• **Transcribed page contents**
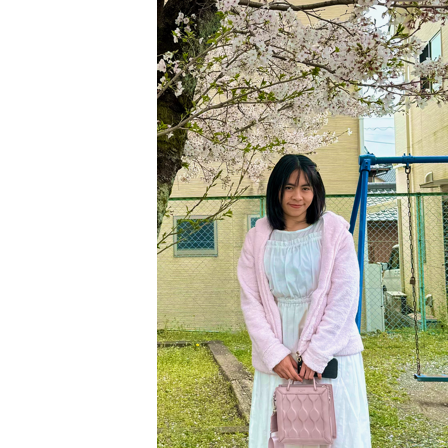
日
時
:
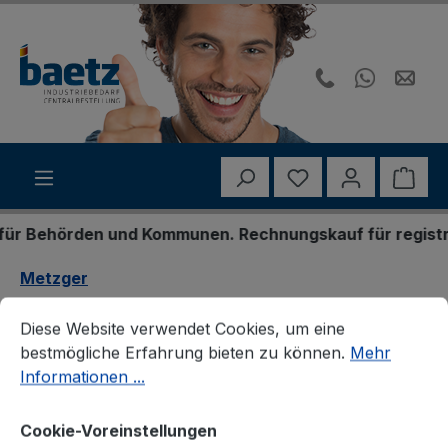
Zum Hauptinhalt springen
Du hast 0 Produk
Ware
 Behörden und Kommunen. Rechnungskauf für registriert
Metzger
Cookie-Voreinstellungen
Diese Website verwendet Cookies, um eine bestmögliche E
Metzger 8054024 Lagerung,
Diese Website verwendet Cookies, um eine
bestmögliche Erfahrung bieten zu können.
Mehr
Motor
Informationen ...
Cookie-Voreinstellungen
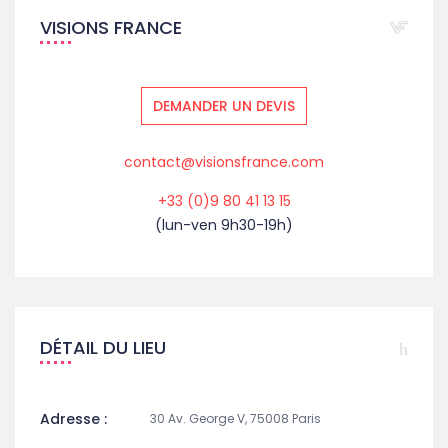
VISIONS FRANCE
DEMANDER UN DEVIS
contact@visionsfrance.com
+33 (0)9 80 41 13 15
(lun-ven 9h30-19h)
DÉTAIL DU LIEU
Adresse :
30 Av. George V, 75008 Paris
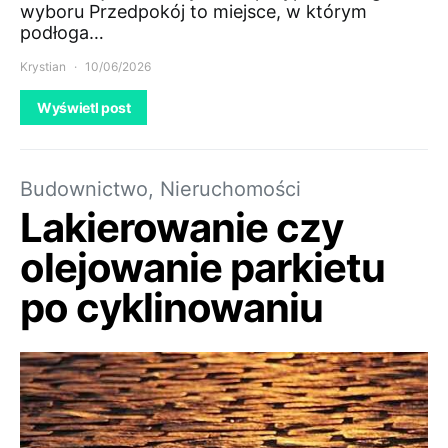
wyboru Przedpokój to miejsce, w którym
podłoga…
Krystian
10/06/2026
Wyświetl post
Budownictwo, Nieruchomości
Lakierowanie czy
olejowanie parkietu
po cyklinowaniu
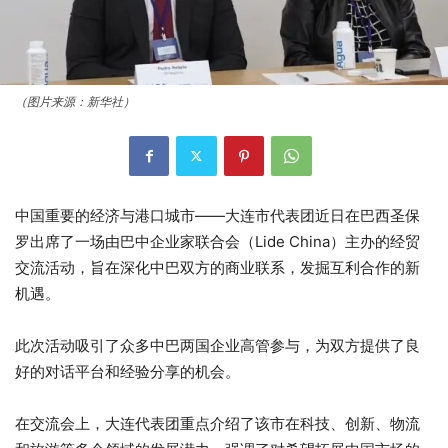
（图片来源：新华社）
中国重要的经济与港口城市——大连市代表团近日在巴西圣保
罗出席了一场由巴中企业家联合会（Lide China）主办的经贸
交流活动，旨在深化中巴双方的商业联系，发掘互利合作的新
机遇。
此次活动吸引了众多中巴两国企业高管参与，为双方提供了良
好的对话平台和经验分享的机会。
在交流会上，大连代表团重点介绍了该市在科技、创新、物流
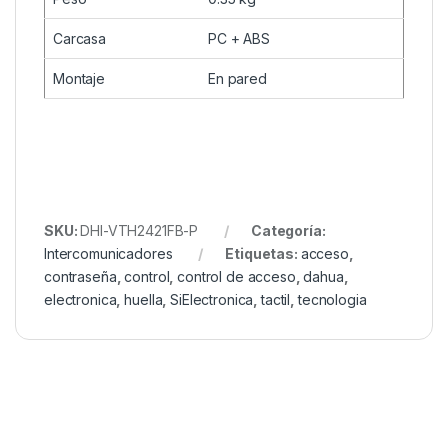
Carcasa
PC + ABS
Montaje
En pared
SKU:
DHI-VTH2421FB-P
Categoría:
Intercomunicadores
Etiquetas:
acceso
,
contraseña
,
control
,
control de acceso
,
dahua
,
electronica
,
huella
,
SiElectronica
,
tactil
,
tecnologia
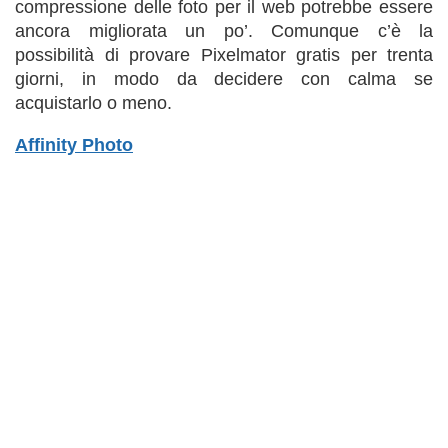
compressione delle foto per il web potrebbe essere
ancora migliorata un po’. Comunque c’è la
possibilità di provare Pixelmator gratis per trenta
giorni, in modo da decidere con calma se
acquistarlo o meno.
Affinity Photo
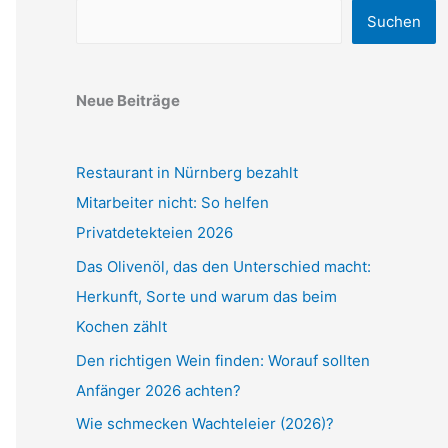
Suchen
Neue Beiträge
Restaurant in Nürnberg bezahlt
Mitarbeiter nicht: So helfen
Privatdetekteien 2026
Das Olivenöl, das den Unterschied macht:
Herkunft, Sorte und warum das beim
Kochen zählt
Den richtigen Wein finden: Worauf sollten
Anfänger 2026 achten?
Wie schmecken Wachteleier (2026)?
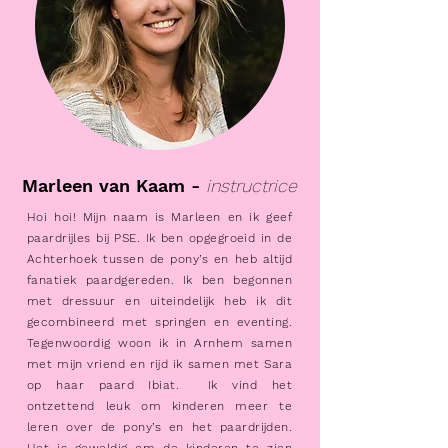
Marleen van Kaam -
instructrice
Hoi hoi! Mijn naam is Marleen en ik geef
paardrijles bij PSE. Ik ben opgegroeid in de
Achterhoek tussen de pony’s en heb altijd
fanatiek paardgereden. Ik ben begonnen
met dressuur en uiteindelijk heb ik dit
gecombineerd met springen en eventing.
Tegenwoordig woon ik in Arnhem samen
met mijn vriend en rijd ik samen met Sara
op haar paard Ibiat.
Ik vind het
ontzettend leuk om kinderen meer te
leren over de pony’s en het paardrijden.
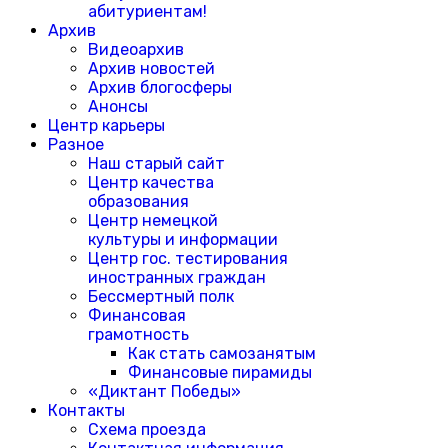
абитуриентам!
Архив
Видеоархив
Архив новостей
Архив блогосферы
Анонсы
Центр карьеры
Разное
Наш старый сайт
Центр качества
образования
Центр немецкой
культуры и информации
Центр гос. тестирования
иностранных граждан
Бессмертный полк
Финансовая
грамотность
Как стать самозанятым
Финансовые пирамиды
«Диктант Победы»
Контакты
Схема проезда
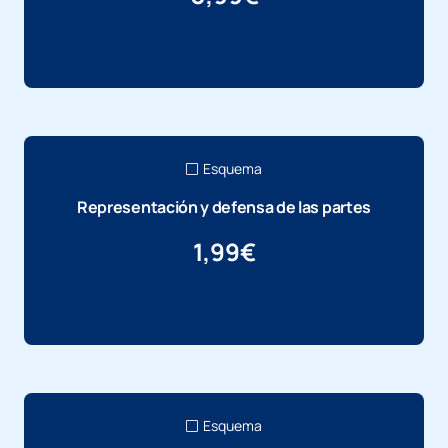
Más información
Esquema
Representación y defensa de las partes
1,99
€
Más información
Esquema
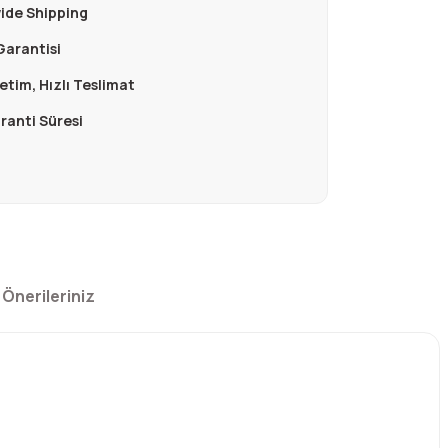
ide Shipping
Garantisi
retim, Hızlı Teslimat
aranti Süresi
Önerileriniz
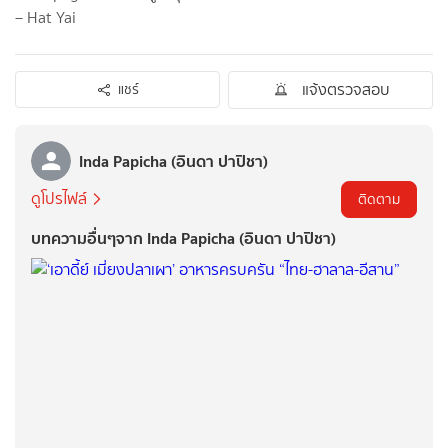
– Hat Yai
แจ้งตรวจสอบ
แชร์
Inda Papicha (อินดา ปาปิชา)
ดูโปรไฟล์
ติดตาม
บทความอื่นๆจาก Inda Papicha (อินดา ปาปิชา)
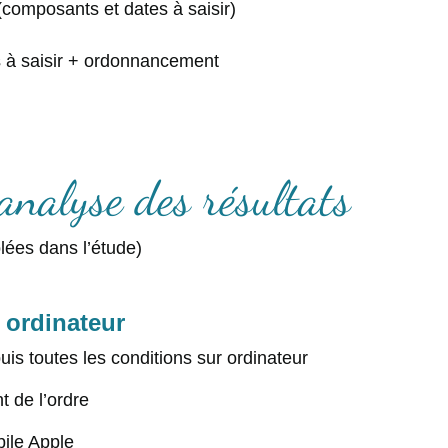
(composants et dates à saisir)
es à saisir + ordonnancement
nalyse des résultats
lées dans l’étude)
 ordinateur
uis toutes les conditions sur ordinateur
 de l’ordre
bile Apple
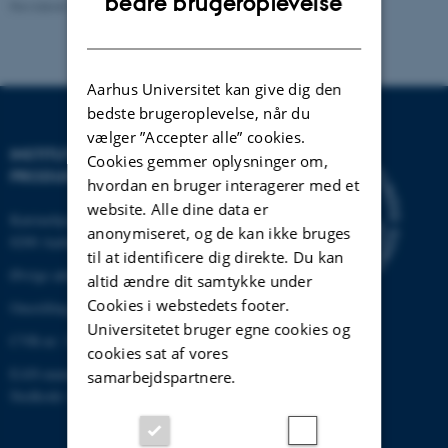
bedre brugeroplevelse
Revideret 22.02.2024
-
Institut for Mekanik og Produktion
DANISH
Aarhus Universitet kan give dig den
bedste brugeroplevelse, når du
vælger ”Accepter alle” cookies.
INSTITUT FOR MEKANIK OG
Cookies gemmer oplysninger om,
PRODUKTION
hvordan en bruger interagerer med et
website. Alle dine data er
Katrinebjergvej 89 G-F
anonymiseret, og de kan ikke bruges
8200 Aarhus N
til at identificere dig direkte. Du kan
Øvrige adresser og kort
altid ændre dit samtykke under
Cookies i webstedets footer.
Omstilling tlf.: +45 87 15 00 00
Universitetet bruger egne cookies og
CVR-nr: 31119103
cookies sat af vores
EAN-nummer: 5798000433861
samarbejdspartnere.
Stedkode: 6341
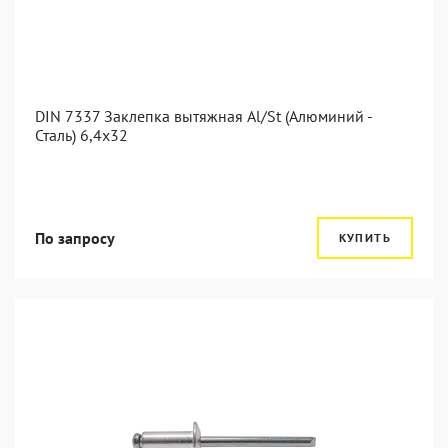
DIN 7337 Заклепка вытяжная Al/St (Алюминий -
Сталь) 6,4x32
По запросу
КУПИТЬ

• **Exercise objective**
Every line above gets copied exactly; none of the pictures do.

• **Output for this task**
日
時
:
Zum Hauptinhalt springen
Du hast 0 Produk
Ware
 Behörden und Kommunen. Rechnungskauf für registriert
Metzger
Cookie-Voreinstellungen
Diese Website verwendet Cookies, um eine bestmögliche E
Metzger 8054024 Lagerung,
Diese Website verwendet Cookies, um eine
bestmögliche Erfahrung bieten zu können.
Mehr
Motor
Informationen ...
Cookie-Voreinstellungen
VISIONS FRANCE
DEMANDER UN DEVIS
contact@visionsfrance.com
+33 (0)9 80 41 13 15
(lun-ven 9h30-19h)
DÉTAIL DU LIEU
Adresse :
30 Av. George V, 75008 Paris
wyboru Przedpokój to miejsce, w którym
podłoga…
Krystian
10/06/2026
Wyświetl post
Budownictwo, Nieruchomości
Lakierowanie czy
olejowanie parkietu
po cyklinowaniu
（图片来源：新华社）
中国重要的经济与港口城市——大连市代表团近日在巴西圣保
罗出席了一场由巴中企业家联合会（Lide China）主办的经贸
交流活动，旨在深化中巴双方的商业联系，发掘互利合作的新
机遇。
此次活动吸引了众多中巴两国企业高管参与，为双方提供了良
好的对话平台和经验分享的机会。
在交流会上，大连代表团重点介绍了该市在科技、创新、物流
Carcasa
PC + ABS
Montaje
En pared
SKU:
DHI-VTH2421FB-P
Categoría:
Intercomunicadores
Etiquetas:
acceso
,
contraseña
,
control
,
control de acceso
,
dahua
,
electronica
,
huella
,
SiElectronica
,
tactil
,
tecnologia
compressione delle foto per il web potrebbe essere
ancora migliorata un po’. Comunque c’è la
possibilità di provare Pixelmator gratis per trenta
giorni, in modo da decidere con calma se
acquistarlo o meno.
Affinity Photo
Suchen
Neue Beiträge
Restaurant in Nürnberg bezahlt
Mitarbeiter nicht: So helfen
Privatdetekteien 2026
Das Olivenöl, das den Unterschied macht:
Herkunft, Sorte und warum das beim
Kochen zählt
Den richtigen Wein finden: Worauf sollten
Anfänger 2026 achten?
Wie schmecken Wachteleier (2026)?
Marleen van Kaam -
instructrice
Hoi hoi! Mijn naam is Marleen en ik geef
paardrijles bij PSE. Ik ben opgegroeid in de
Achterhoek tussen de pony’s en heb altijd
fanatiek paardgereden. Ik ben begonnen
met dressuur en uiteindelijk heb ik dit
gecombineerd met springen en eventing.
Tegenwoordig woon ik in Arnhem samen
met mijn vriend en rijd ik samen met Sara
op haar paard Ibiat.
Ik vind het
ontzettend leuk om kinderen meer te
leren over de pony’s en het paardrijden.
абитуриентам!
Архив
Видеоархив
Архив новостей
Архив блогосферы
Анонсы
Центр карьеры
Разное
Наш старый сайт
Центр качества
образования
Центр немецкой
культуры и информации
Центр гос. тестирования
иностранных граждан
Бессмертный полк
Финансовая
грамотность
Как стать самозанятым
Финансовые пирамиды
«Диктант Победы»
Контакты
Схема проезда
Más información
Esquema
Representación y defensa de las partes
1,99
€
Más información
Esquema
ide Shipping
Garantisi
retim, Hızlı Teslimat
aranti Süresi
Önerileriniz
– Hat Yai
แจ้งตรวจสอบ
แชร์
Inda Papicha (อินดา ปาปิชา)
ดูโปรไฟล์
ติดตาม
บทความอื่นๆจาก Inda Papicha (อินดา ปาปิชา)
(composants et dates à saisir)
es à saisir + ordonnancement
nalyse des résultats
lées dans l’étude)
 ordinateur
uis toutes les conditions sur ordinateur
 de l’ordre
bile Apple
bedre brugeroplevelse
Revideret 22.02.2024
-
Institut for Mekanik og Produktion
DANISH
Aarhus Universitet kan give dig den
bedste brugeroplevelse, når du
vælger ”Accepter alle” cookies.
INSTITUT FOR MEKANIK OG
Cookies gemmer oplysninger om,
PRODUKTION
hvordan en bruger interagerer med et
website. Alle dine data er
Katrinebjergvej 89 G-F
anonymiseret, og de kan ikke bruges
8200 Aarhus N
til at identificere dig direkte. Du kan
Øvrige adresser og kort
altid ændre dit samtykke under
Cookies i webstedets footer.
Omstilling tlf.: +45 87 15 00 00
Universitetet bruger egne cookies og
CVR-nr: 31119103
cookies sat af vores
EAN-nummer: 5798000433861
samarbejdspartnere.
Stedkode: 6341
DIN 7337 Заклепка вытяжная Al/St (Алюминий -
Сталь) 6,4x32
По запросу
КУПИТЬ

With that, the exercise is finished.